The courts and the IRS have been very active recently in the divorce arena. Developments in the areas of nonalimony designations, dependency waivers, interest, retirement plans, IRAs, stock options, and stock redemptions significantly affect the negotiation of divorces and the taking of tax return positions after a divorce.
This is part two of a two-part series on those developments. In the February 2005 issue of Investment Advisor, the authors, who teach at Tennessee Technological University, focused on nonalimony designations and pension plans. This month, the focus is on the challenges surrounding IRAs and stock options. Both parts of the series are reprinted with permission from the September 2004 issue of the The CPA Journal, the official publication of the New York State Society of CPAs.
Transfers of IRA Interests to a Former Spouse
IRC section 408(d)(1) requires a taxpayer to include amounts paid or distributed from an IRA in gross income. Under the section 408(d)(6) exception, however, the transfer of an individual’s interest in an IRA to a former spouse under a divorce decree is not taxable to the individual. The interest is treated as the former spouse’s IRA. Nonetheless, taxpayers must meet two requirements: There must be a transfer of the IRA participant’s interest in the IRA to the spouse or former spouse, and this transfer must be made under an IRC section 71(b)(2) divorce or separation agreement. Case law contains many examples of taxpayers who withdraw funds from IRAs and then write checks to ex-spouses in order to comply with divorce judgments. These taxpayers must include the amount of the distribution in gross income and sometimes pay the 10% early-distributions penalty.
The 10% penalty on early distributions from qualified retirement plans does not apply to distributions made to an alternate payee pursuant to a QDRO within the meaning of IRC section 414(p)(1). [A QDRO is a Qualified Domestic Relations Order, pronounced "QUAD row" or "CUE dro".] A “domestic relations order” is defined as any judgment involving the provision of marital property rights to a spouse, or former spouse, of a participant that is made pursuant to a state domestic relations law. A QDRO is a specific type of domestic relations order that creates an alternate payee’s right to receive all or part of the benefits payable with respect to a participant under a plan, clearly specifies certain facts, and does not alter the amount of the benefits under the plan.

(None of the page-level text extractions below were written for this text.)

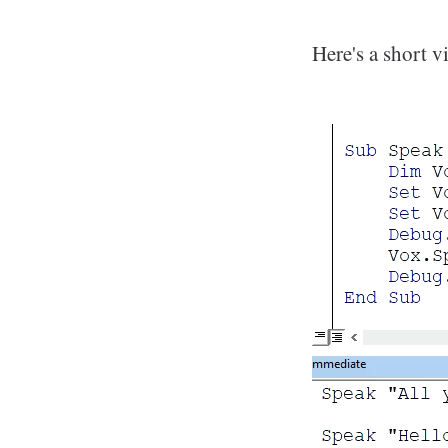
Here's a short v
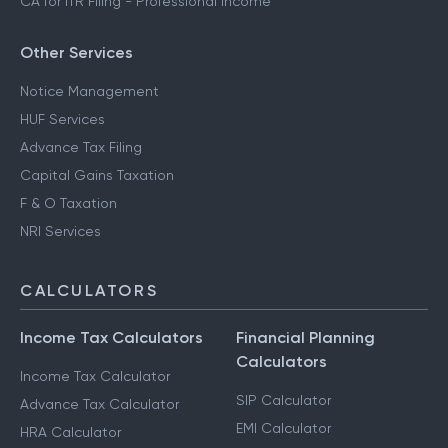
CA for ITR Filing - Professional Income
Other Services
Notice Management
HUF Services
Advance Tax Filing
Capital Gains Taxation
F & O Taxation
NRI Services
CALCULATORS
Income Tax Calculators
Financial Planning
Calculators
Income Tax Calculator
SIP Calculator
Advance Tax Calculator
EMI Calculator
HRA Calculator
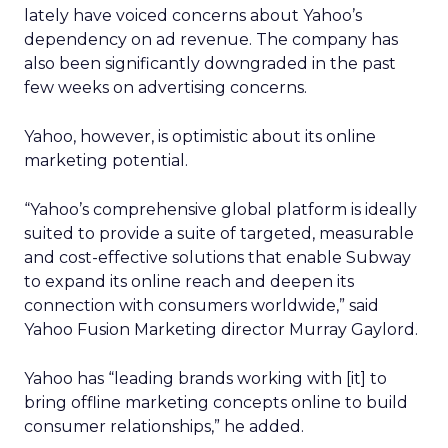
lately have voiced concerns about Yahoo’s
dependency on ad revenue. The company has
also been significantly downgraded in the past
few weeks on advertising concerns.
Yahoo, however, is optimistic about its online
marketing potential.
“Yahoo’s comprehensive global platform is ideally
suited to provide a suite of targeted, measurable
and cost-effective solutions that enable Subway
to expand its online reach and deepen its
connection with consumers worldwide,” said
Yahoo Fusion Marketing director Murray Gaylord.
Yahoo has “leading brands working with [it] to
bring offline marketing concepts online to build
consumer relationships,” he added.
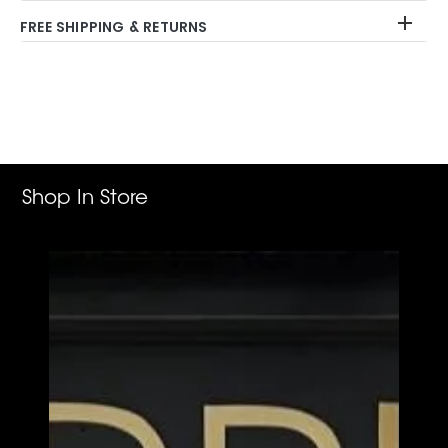
FREE SHIPPING & RETURNS
Adding
product
to
your
cart
Shop In Store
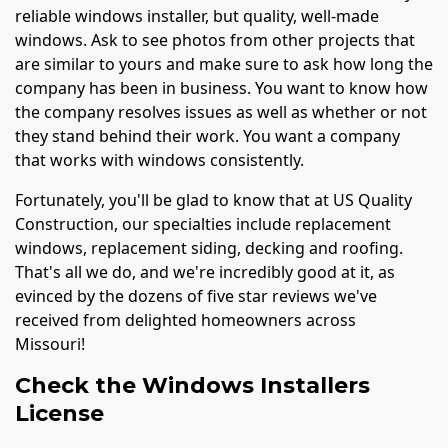
reliable windows installer, but quality, well-made
windows. Ask to see photos from other projects that
are similar to yours and make sure to ask how long the
company has been in business. You want to know how
the company resolves issues as well as whether or not
they stand behind their work. You want a company
that works with windows consistently.
Fortunately, you'll be glad to know that at US Quality
Construction, our specialties include replacement
windows, replacement siding, decking and roofing.
That's all we do, and we're incredibly good at it, as
evinced by the dozens of five star reviews we've
received from delighted homeowners across
Missouri!
Check the Windows Installers
License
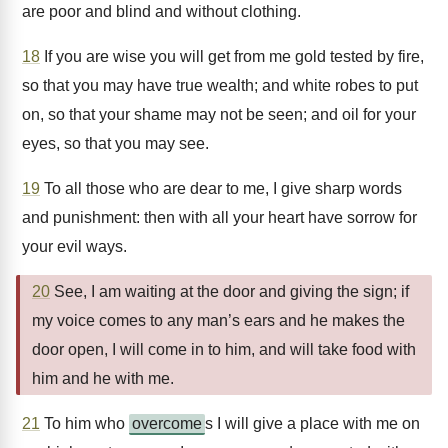
are poor and blind and without clothing.
18
If you are wise you will get from me gold tested by fire,
so that you may have true wealth; and white robes to put
on, so that your shame may not be seen; and oil for your
eyes, so that you may see.
19
To all those who are dear to me, I give sharp words
and punishment: then with all your heart have sorrow for
your evil ways.
20
See, I am waiting at the door and giving the sign; if
my voice comes to any man’s ears and he makes the
door open, I will come in to him, and will take food with
him and he with me.
21
To him who
overcome
s I will give a place with me on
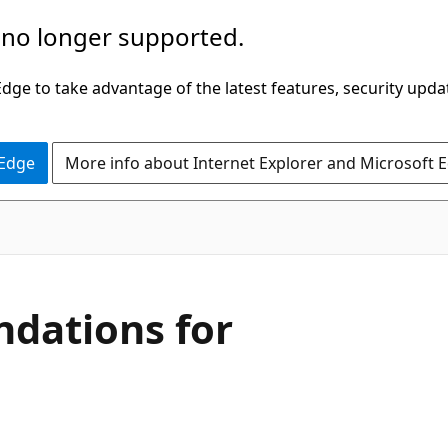
 no longer supported.
ge to take advantage of the latest features, security upda
 Edge
More info about Internet Explorer and Microsoft 
dations for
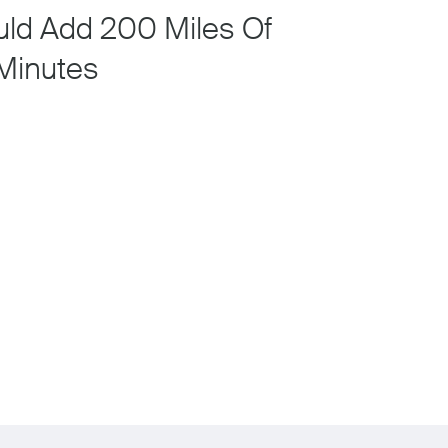
ld Add 200 Miles Of
Minutes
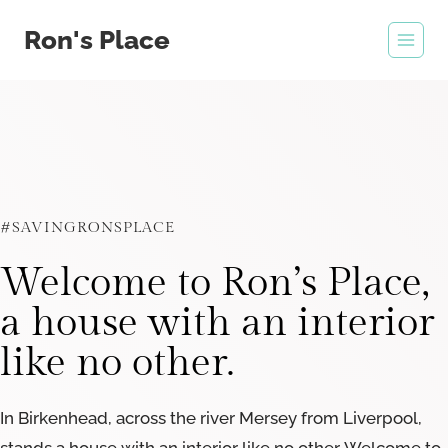
Skip
Ron's Place
to
content
#SAVINGRONSPLACE
Welcome to Ron’s Place,
a house with an interior
like no other.
In Birkenhead, across the river Mersey from Liverpool,
stands a house with an interior like no other. Welcome to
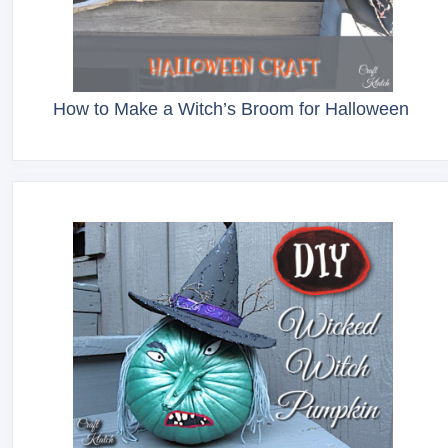
How to Make a Witch’s Broom for Halloween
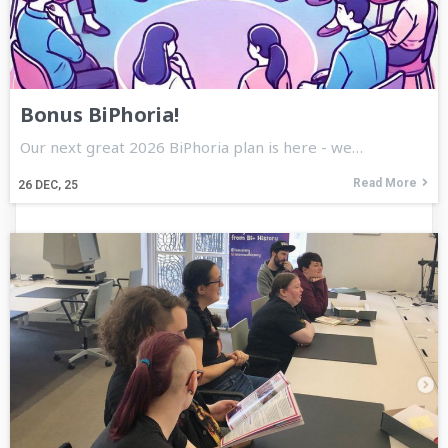
Bonus BiPhoria!
Our next great 2026 BiPhoria plan is here - we…
Read More
26
DEC, 25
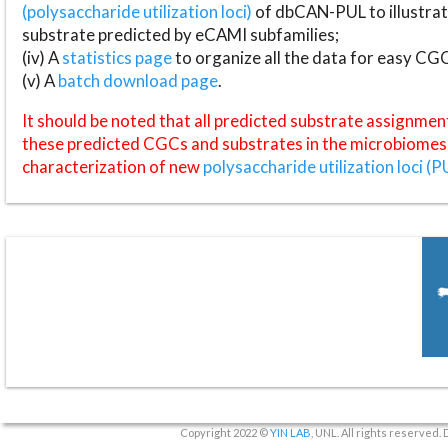
(polysaccharide utilization loci)
of dbCAN-PUL to illustrat
substrate predicted by eCAMI subfamilies;
(iv) A
statistics page
to organize all the data for easy CG
(v) A
batch download page
.
It should be noted that all predicted substrate assignmen
these predicted CGCs and substrates in the microbiomes o
characterization of new
polysaccharide utilization loci (P
Copyright 2022 ©
YIN LAB
, UNL. All rights reserved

To qualify for this IRC section 72(t)(2)(C) exception, the distribution must be made by the plan administrator to an alternate payee in response to a QDRO. IRC section 414(p) provides certain procedural rules for domestic relations orders to provide guidance to plan administrators. Implicit in these rules is the requirement that a domestic relations order be presented to the plan administrator and adjudged “qualified” before any distribution by the plan to the spouse or former spouse [Rodoni v. Commissioner, 105 T.C. 29, 36 (1995)]. This was the crux of the dispute in Bougas v. Commissioner (T.C. Memo 2003-194). The divorce judgment ordered Bougas to pay a lump sum of $150,000 tax free to his ex-wife, $47,000 to various credit card companies, and $10,000 to her attorney. The divorce judgment also contained a provision that Bougas’s 401(k) and IRA accounts were his sole and exclusive property, free and clear of any claims by his spouse. The divorce judgment did not provide for a specific source of funds from which Bougas was to pay his divorce obligations. There was no mention of a QDRO nor any reference to making the wife an alternate payee on Bougas’s IRA.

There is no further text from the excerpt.